→ Your instructions: Please filter the entries for the word "public" and copy every line that has it.

→ Provided entries:
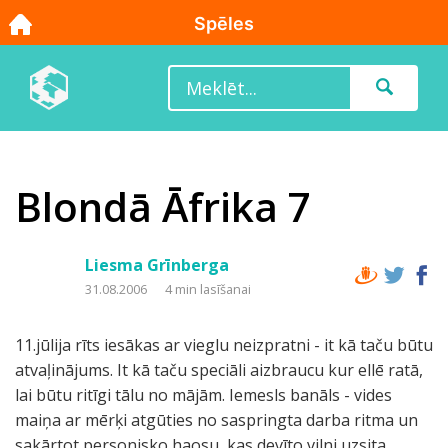
Blondā Āfrika 7
Liesma Grīnberga
31.08.2006
4 min lasīšanai
11.jūlija rīts iesākas ar vieglu neizpratni - it kā taču būtu
atvaļinājums. It kā taču speciāli aizbraucu kur ellē ratā,
lai būtu ritīgi tālu no mājām. Iemesls banāls - vides
maiņa ar mērķi atgūties no saspringta darba ritma un
sakārtot personisko haosu, kas devīto vilni uzsita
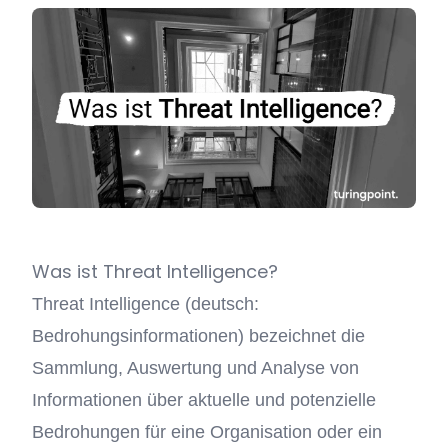
Was ist Threat Intelligence?
Threat Intelligence (deutsch:
Bedrohungsinformationen) bezeichnet die
Sammlung, Auswertung und Analyse von
Informationen über aktuelle und potenzielle
Bedrohungen für eine Organisation oder ein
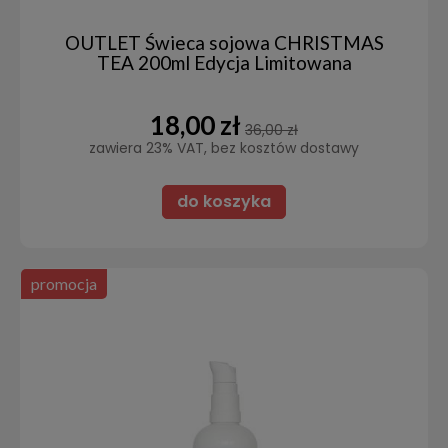
OUTLET Świeca sojowa CHRISTMAS
TEA 200ml Edycja Limitowana
18,00 zł
36,00 zł
zawiera 23% VAT, bez kosztów dostawy
do koszyka
promocja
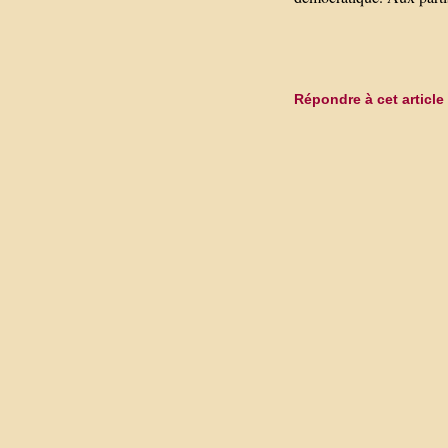
Répondre à cet article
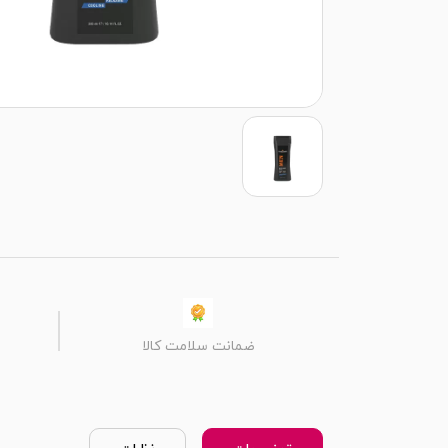
ضمانت سلامت کالا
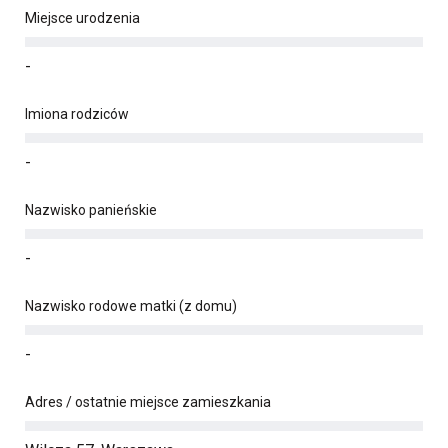
Miejsce urodzenia
-
Imiona rodziców
-
Nazwisko panieńskie
-
Nazwisko rodowe matki (z domu)
-
Adres / ostatnie miejsce zamieszkania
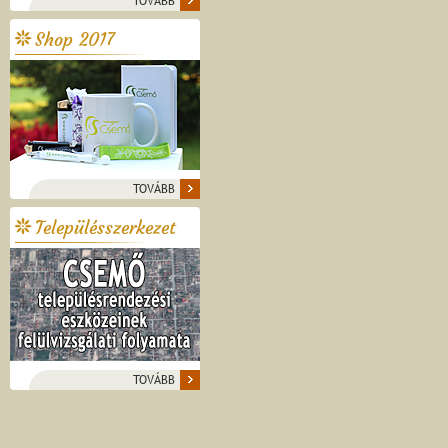
TOVÁBB
Shop 2017
TOVÁBB
Településszerkezet
TOVÁBB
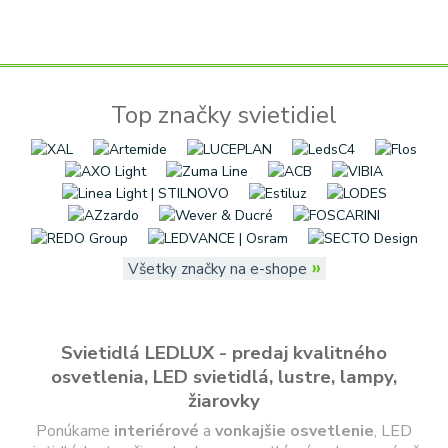
Top značky svietidiel
»
Všetky značky na e-shope
Svietidlá LEDLUX - predaj kvalitného
osvetlenia, LED svietidlá, lustre, lampy,
žiarovky
Ponúkame
interiérové
a
vonkajšie
osvetlenie
, LED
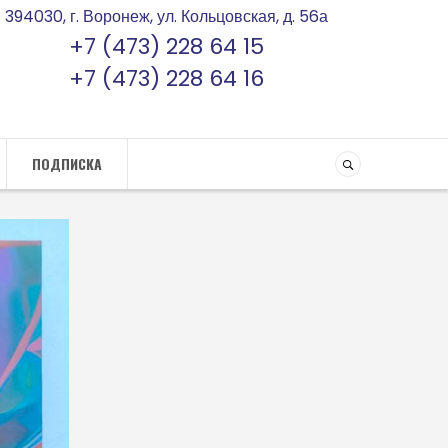
394030, г. Воронеж, ул. Кольцовская, д. 56а
+7 (473) 228 64 15
+7 (473) 228 64 16
ПОДПИСКА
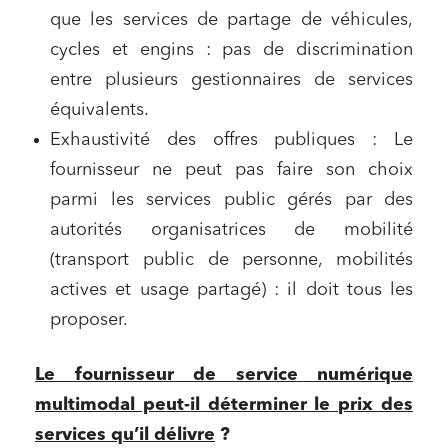
que les services de partage de véhicules,
cycles et engins : pas de discrimination
entre plusieurs gestionnaires de services
équivalents.
Exhaustivité des offres publiques : Le
fournisseur ne peut pas faire son choix
parmi les services public gérés par des
autorités organisatrices de mobilité
(transport public de personne, mobilités
actives et usage partagé) : il doit tous les
proposer.
Le fournisseur de service numérique
multimodal peut-il déterminer le prix des
services qu’il délivre
?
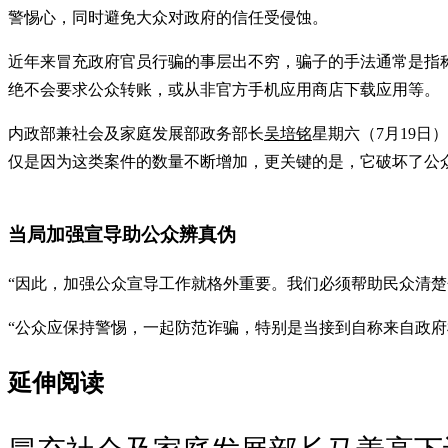
警惕心，同时避免大众对政府的信任受侵蚀。
近年来冒充政府官员行骗的事层出不穷，骗子的手法通常是指
绝不会要求公众转账，或从非官方手机应用商店下载应用等
内政部兼社会及家庭发展部政务部长
吴培铭
星期六（7月19
仅是因为这类案件的数量不断增加，更关键的是，它破坏了公
当局加强宣导助公众辨真伪
“因此，加强公众宣导工作就格外重要。我们必须帮助民众清
“公众应保持警惕，一起防范诈骗，特别是当接到自称来自政
延伸阅读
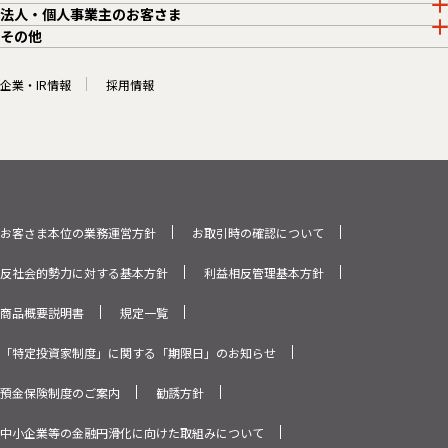
法人・個人事業主のお客さま
その他
企業・IR情報
採用情報
お客さま本位の業務運営方針
お取引時の確認について
反社会的勢力に対する基本方針
利益相反管理基本方針
商品概要説明書
規定一覧
「特定投資家制度」に関する「期限日」のお知らせ
預金保険制度のご案内
勧誘方針
中小企業等の金融円滑化に向けた取組みについて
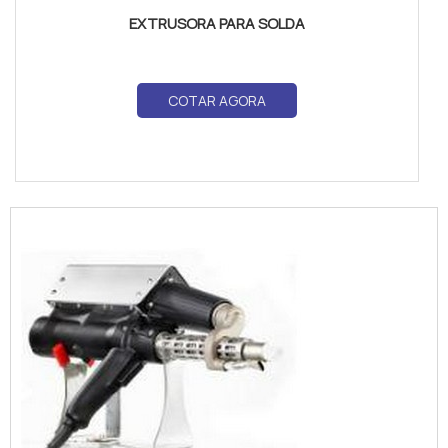
EXTRUSORA PARA SOLDA
COTAR AGORA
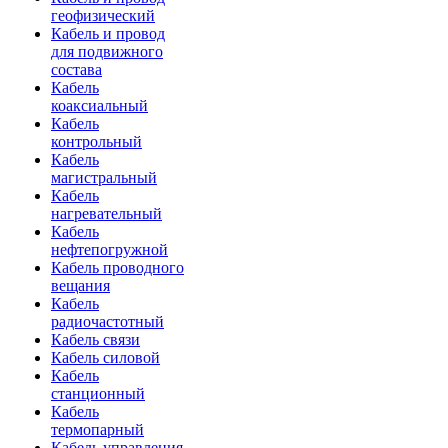
геофизический
Кабель и провод
для подвижного
состава
Кабель
коаксиальный
Кабель
контрольный
Кабель
магистральный
Кабель
нагревательный
Кабель
нефтепогружной
Кабель проводного
вещания
Кабель
радиочастотный
Кабель связи
Кабель силовой
Кабель
станционный
Кабель
термопарный
Кабель управления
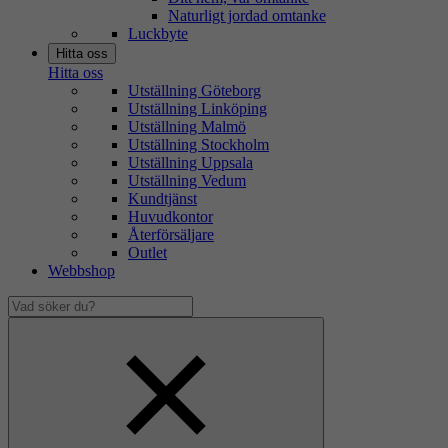
Naturligt jordad omtanke
Luckbyte
Hitta oss
Hitta oss
Utställning Göteborg
Utställning Linköping
Utställning Malmö
Utställning Stockholm
Utställning Uppsala
Utställning Vedum
Kundtjänst
Huvudkontor
Återförsäljare
Outlet
Webbshop
Vad
söker
Dölj
du?
sökfält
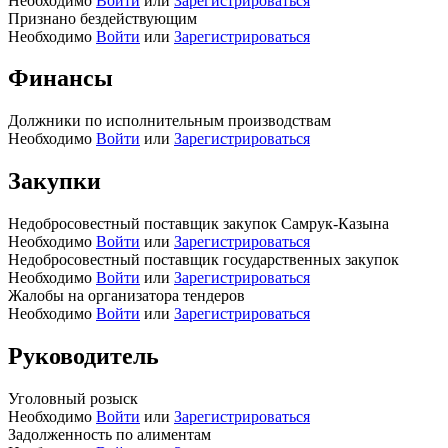
Необходимо
Войти
или
Зарегистрироваться
Признано бездействующим
Необходимо
Войти
или
Зарегистрироваться
Финансы
Должники по исполнительным производствам
Необходимо
Войти
или
Зарегистрироваться
Закупки
Недобросовестный поставщик закупок Самрук-Казына
Необходимо
Войти
или
Зарегистрироваться
Недобросовестный поставщик государственных закупок
Необходимо
Войти
или
Зарегистрироваться
Жалобы на организатора тендеров
Необходимо
Войти
или
Зарегистрироваться
Руководитель
Уголовный розыск
Необходимо
Войти
или
Зарегистрироваться
Задолженность по алиментам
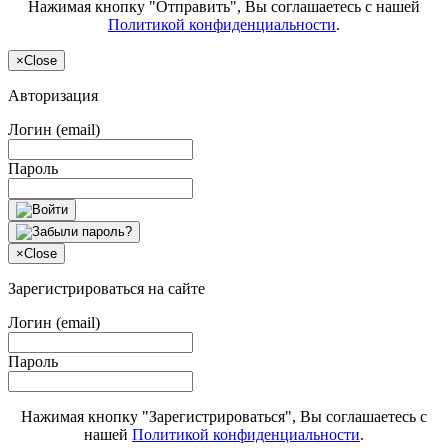
Нажимая кнопку "Отправить", Вы соглашаетесь с нашей
Политикой конфиденциальности
.
×
Close
Авторизация
Логин (email)
Пароль
×
Close
Зарегистрироваться на сайте
Логин (email)
Пароль
Нажимая кнопку "Зарегистрироваться", Вы соглашаетесь с
нашей
Политикой конфиденциальности
.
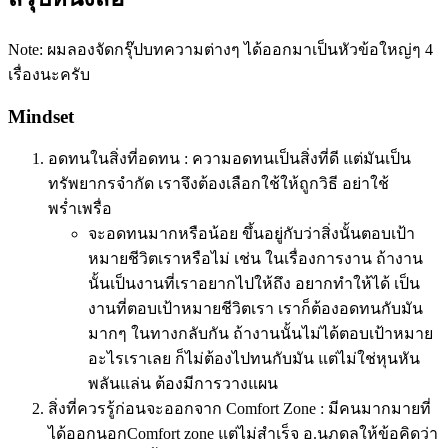
Note: ผมลองจัดกรุ๊ปบทความต่างๆ ได้ออกมาเป็นหัวข้อใหญ่ๆ 4
เรื่องนะครับ
Mindset
อดทนในสิ่งที่อดทน : ความอดทนเป็นสิ่งที่ดี แต่มันเป็น
ทรัพยากรจำกัด เราจึงต้องเลือกใช้ให้ถูกวิธี อย่าใช้
พร่ำเพรื่อ
จะอดทนมากหรือน้อย ขึ้นอยู่กับว่าสิ่งนั้นตอบเป้า
หมายชีวิตเราหรือไม่ เช่น ในเรื่องการงาน ถ้างาน
นั้นเป็นงานที่เราอยากไปให้ถึง อยากทำให้ได้ เป็น
งานที่ตอบเป้าหมายชีวิตเรา เราก็ต้องอดทนกับมัน
มากๆ ในทางกลับกัน ถ้างานนั้นไม่ได้ตอบเป้าหมาย
อะไรเราเลย ก็ไม่ต้องไปทนกับมัน แต่ไม่ใช่หุนหัน
พลันแล่น ต้องมีการวางแผน
สิ่งที่ควรรู้ก่อนจะออกจาก Comfort Zone : มีคนมากมายที่
ได้ออกนอกComfort zone แต่ไม่สำเร็จ อ.นภดลให้ข้อคิดว่า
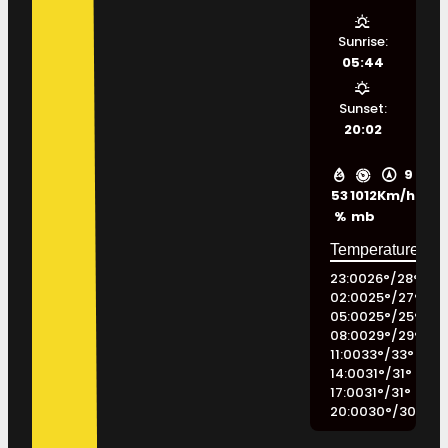
Sunrise:
05:44
Sunset:
20:02
9
53
1012
Km/h
%
mb
23:00
26
°
/
28
°
02:00
25
°
/
27
°
05:00
25
°
/
25
°
08:00
29
°
/
29
°
11:00
33
°
/
33
°
14:00
31
°
/
31
°
17:00
31
°
/
31
°
20:00
30
°
/
30
°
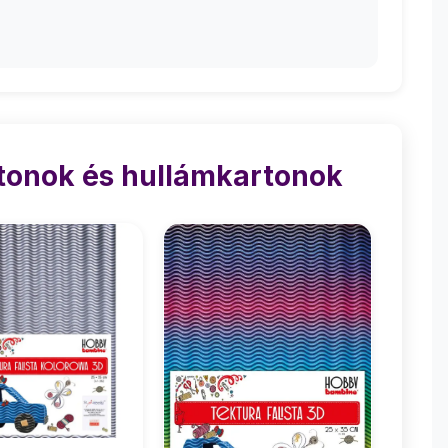
tonok és hullámkartonok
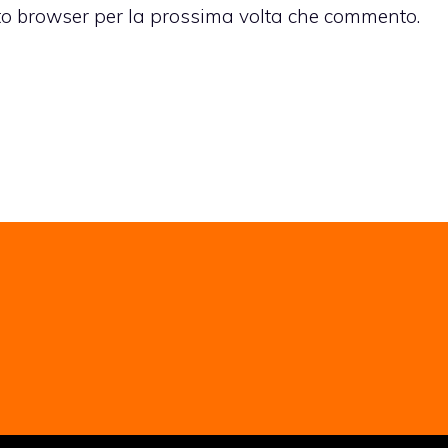
sto browser per la prossima volta che commento.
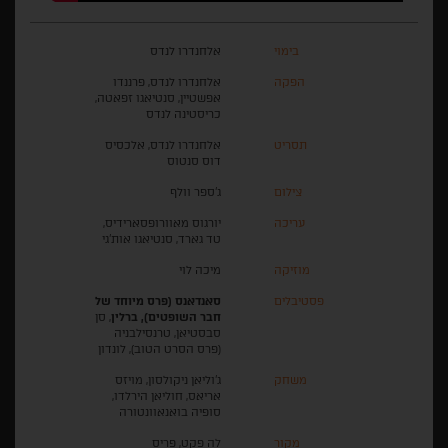
בימוי
אלחנדרו לנדס
הפקה
אלחנדרו לנדס, פרננדו
אפשטיין, סנטיאגו זפאטה,
כריסטינה לנדס
תסריט
אלחנדרו לנדס, אלכסיס
דוס סנטוס
צילום
ג'ספר וולף
עריכה
יורגוס מאוורופסארידיס,
טד גארד, סנטיאגו אות'גי
מוזיקה
מיכה לוי
פסטיבלים
סאנדאנס (פרס מיוחד של
חבר השופטים), ברלין
, סן
סבסטיאן, טרנסילבניה
(פרס הסרט הטוב), לונדון
משחק
ג'וליאן ניקולסון, מויזס
אריאס, חוליאן הירלדו,
סופיה בואנאוונטורה
מקור
לה פקט, פריס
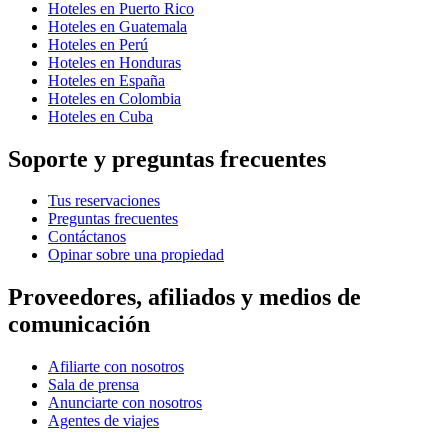
Hoteles en Puerto Rico
Hoteles en Guatemala
Hoteles en Perú
Hoteles en Honduras
Hoteles en España
Hoteles en Colombia
Hoteles en Cuba
Soporte y preguntas frecuentes
Tus reservaciones
Preguntas frecuentes
Contáctanos
Opinar sobre una propiedad
Proveedores, afiliados y medios de
comunicación
Afiliarte con nosotros
Sala de prensa
Anunciarte con nosotros
Agentes de viajes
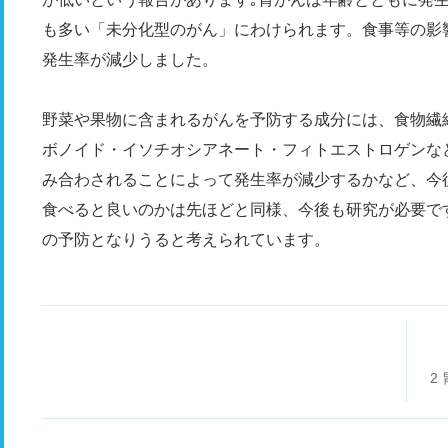
も多い「未分化型のがん」にわけられます。食事等の影
発生率が減少しました。
野菜や果物に含まれるがんを予防する成分には、食物繊
ボノイド・イソチオシアネート・フィトエストロゲンな
み合わされることによって発生率が減少するかなど、今
食べると良いのかは先ほどと同様、今後も研究が必要で
の予防となりうると考えられています。
2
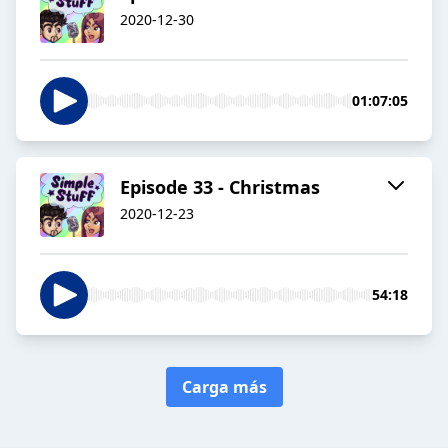
2020-12-30
01:07:05
Episode 33 - Christmas
2020-12-23
54:18
Carga más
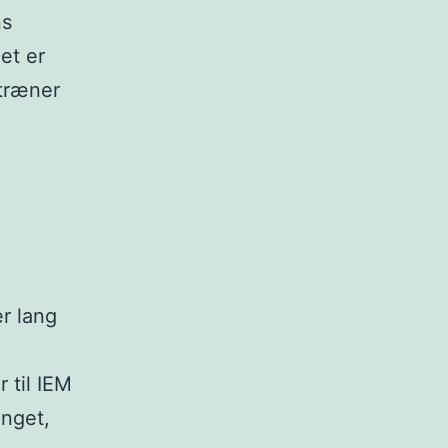
ns
et er
 træner
r lang
 til IEM
ænget,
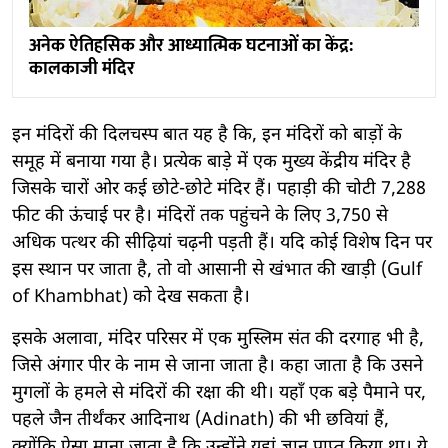
अनेक ऐतिहसिक और आध्यात्मिक घटनाओं का केंद्र:
कालकाजी मंदिर
इन मंदिरों की दिलचस्प बात यह है कि, इन मंदिरों को बाड़ों के
समूह में बनाया गया है। प्रत्येक बाड़े में एक मुख्य केंद्रीय मंदिर है
जिसके चारों ओर कई छोटे-छोटे मंदिर हैं। पहाड़ी की चोटी 7,288
फीट की ऊंचाई पर है। मंदिरों तक पहुंचने के लिए 3,750 से
अधिक पत्थर की सीढ़ियां चढ़नी पड़ती हैं। यदि कोई विशेष दिन पर
इस स्थान पर जाता है, तो वो आसानी से खंभात की खाड़ी (Gulf
of Khambhat) को देख सकता है।
इसके अलावा, मंदिर परिसर में एक मुस्लिम संत की दरगाह भी है,
जिसे अंगार पीर के नाम से जाना जाता है। कहा जाता है कि उसने
मुगलों के हमले से मंदिरों की रक्षा की थी। यहाँ एक बड़े पैमाने पर,
पहले जैन तीर्थंकर आदिनाथ (Adinath) की भी छवियां हैं,
क्योंकि ऐसा माना जाता है कि उन्होंने यहां ज्ञान प्राप्त किया था। ये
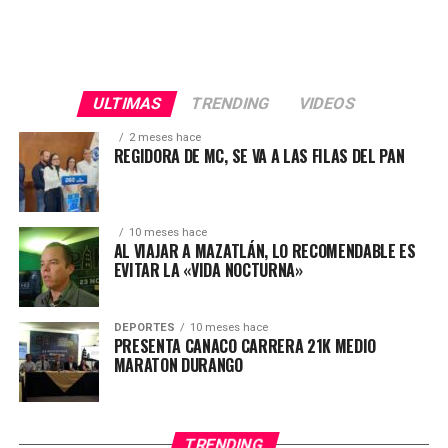
ULTIMAS
TRENDING
VIDEOS
2 meses hace
REGIDORA DE MC, SE VA A LAS FILAS DEL PAN
10 meses hace
AL VIAJAR A MAZATLÁN, LO RECOMENDABLE ES
EVITAR LA «VIDA NOCTURNA»
DEPORTES
10 meses hace
PRESENTA CANACO CARRERA 21K MEDIO
MARATON DURANGO
TRENDING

→ Answer for this exercise:
parmi les services public gérés par des
(transport public de personne, mobilités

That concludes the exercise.